Glycogen transport

Glycogen gets stored in your liver and muscles. Once in the muscles, it stays there until used as an energy source. It's important for a few reasons;

-More readily available energy in your muscles
-You'll look (and be) 'fuller' and firmer
-Less of your excess calories get stored as fat --> glycogen instead. This can be relevant during the heavier sections and your energy expenditure is generally less than it will be during the 15s and 10s (lower volume leads to less work done, ala 100kg x15 x3 sets = 4500kg moved whereas 150 x5 x3 = 2250kg moved etc). Keeping glycogen storage up (by doing a high-rep, lower load set) will help reduce fat gain when bulking and keep your muscles energy-plentiful (so to speak).
 
Keeping glycogen storage up. Ie draining glycogen reserves whilst training so "new" carbs/energy will go firstly to replenishing rbeserves instead of being converted to fat?

I was going to PM you directly but thought the subject might be of interest to others too.
 
Yeh, basically.

1. You get more glycogen (glucose, meaning energy) in the muscles. This is also relevant if you aren't always getting a mass of food in before working out, maybe you start early etc. Once glycogen goes into the muscle it doesn't come out.

2. You look, and are, 'fuller'. Psychologically very relevant.
 
Keeping glycogen storage up (by doing a high-rep, lower load set) will help reduce fat gain when bulking and keep your muscles energy-plentiful (so to speak).

This sounds like a really good argument for not skipping the 15's. However, when I was doing 15's I was only doing 1 set of 15s... then 2 sets of 10's, then 3 sets of 5's. I assume that makes a pretty big difference, glycogen storage speaking, compared to doing 3 sets of 15's, 3 sets of 10's and 3 sets of 5's.
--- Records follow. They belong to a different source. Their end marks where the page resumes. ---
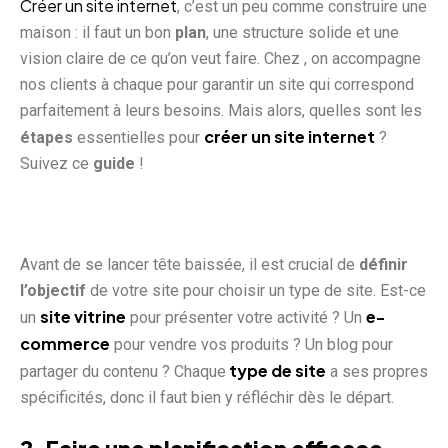
Créer un site internet
, c’est un peu comme construire une
maison : il faut un bon
plan
, une structure solide et une
vision claire de ce qu’on veut faire. Chez , on accompagne
nos clients à chaque pour garantir un site qui correspond
parfaitement à leurs besoins. Mais alors, quelles sont les
créer un site internet
étapes
essentielles pour
?
Suivez ce
guide
!
Avant de se lancer tête baissée, il est crucial de
définir
l’objectif
de votre site pour choisir un type de site. Est-ce
site vitrine
e-
un
pour présenter votre activité ? Un
commerce
pour vendre vos produits ? Un blog pour
type de site
partager du contenu ? Chaque
a ses propres
spécificités, donc il faut bien y réfléchir dès le départ.
2. Faire une planification efficace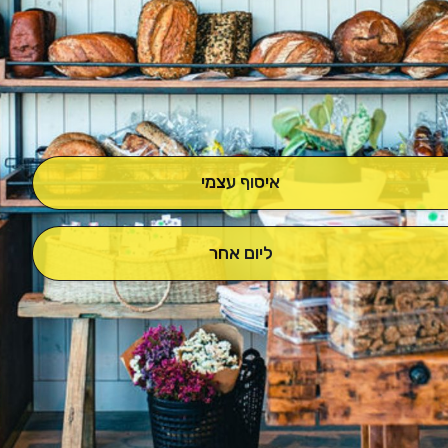
איסוף עצמי
ליום אחר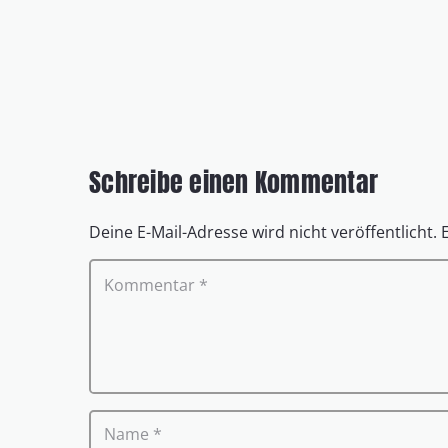
Schreibe einen Kommentar
Deine E-Mail-Adresse wird nicht veröffentlicht.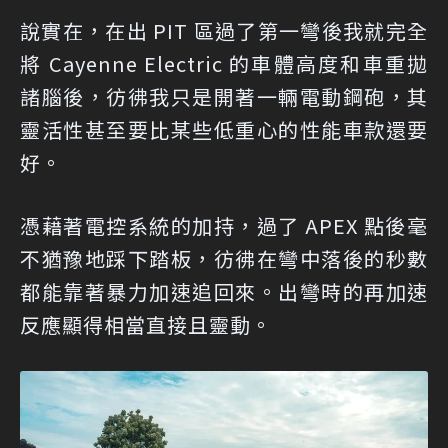
說實在，在出 PIT 區過了第一彎後我就完全
將 Cayenne Electric 的車體高度和車重拋
諸腦後，彷彿我只是開著一輛電動鋼砲，其
靈活性甚至要比某些低重心的性能車款還要
好。
憑藉著電控系統的加持，過了 APEX 點後毫
不猶豫地踩下踏板，彷彿在彎中落後的秒數
都能靠著暴力加速追回來。出彎時的再加速
反應顯得相當直接且靈動。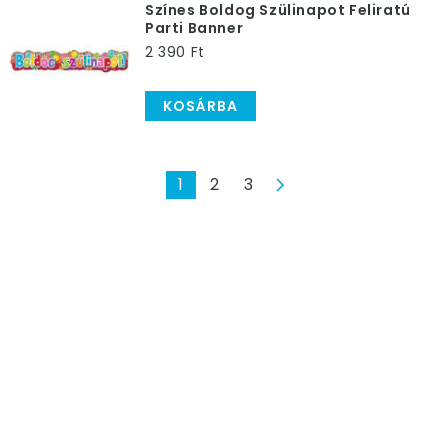
Színes Boldog Szülinapot Feliratú
Parti Banner
2 390 Ft
KOSÁRBA
1
2
3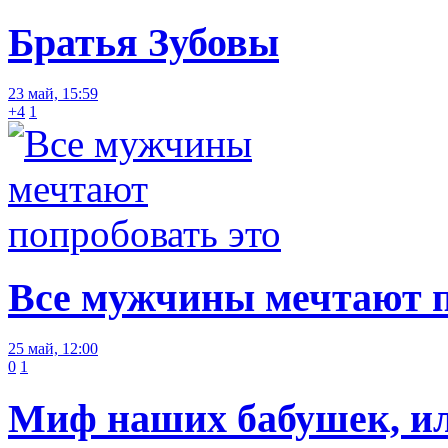
Братья Зубовы
23 май, 15:59
+4
1
Все мужчины мечтают п
25 май, 12:00
0
1
Миф наших бабушек, или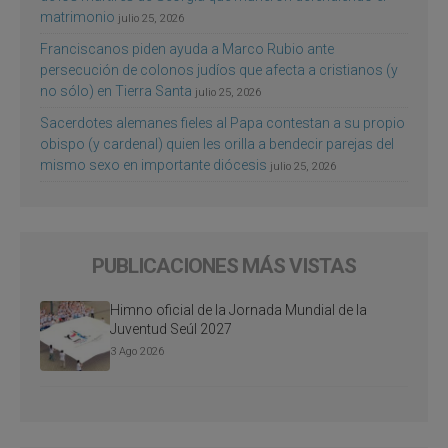
matrimonio
julio 25, 2026
Franciscanos piden ayuda a Marco Rubio ante
persecución de colonos judíos que afecta a cristianos (y
no sólo) en Tierra Santa
julio 25, 2026
Sacerdotes alemanes fieles al Papa contestan a su propio
obispo (y cardenal) quien les orilla a bendecir parejas del
mismo sexo en importante diócesis
julio 25, 2026
PUBLICACIONES MÁS VISTAS
Himno oficial de la Jornada Mundial de la
Juventud Seúl 2027
3 Ago 2026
So maybe the way I was doing 15's wouldn't make that much of a difference, again, glycogen storage speaking...?
 
Well the effect isn't lasting or even more than transient. If I stop providing the stimulus (high rep work), I lose the reaction within say, a fortnight?

You need to keep the rep work up during the 5's if you want the benefit.

For lower body, walking a couple of km's a day seems to be enough for me (quads and calves). Throw in hills to get hamstrings suitably covered as well.
 
I should emphasise that the effect is still one that contributes to optimisation of training, and certainly not even in the ballpark of 'make or break' conditions. And you need to eat more to accommodate the extra work.

After depleting muscle glycogen, energy from food will go there first, protein synthesis second. Lyle sums it here quite well (amongst other things). It's about balance; enough that it makes a difference, not so much that either CNS fatigue or caloric needs are affected for the worse.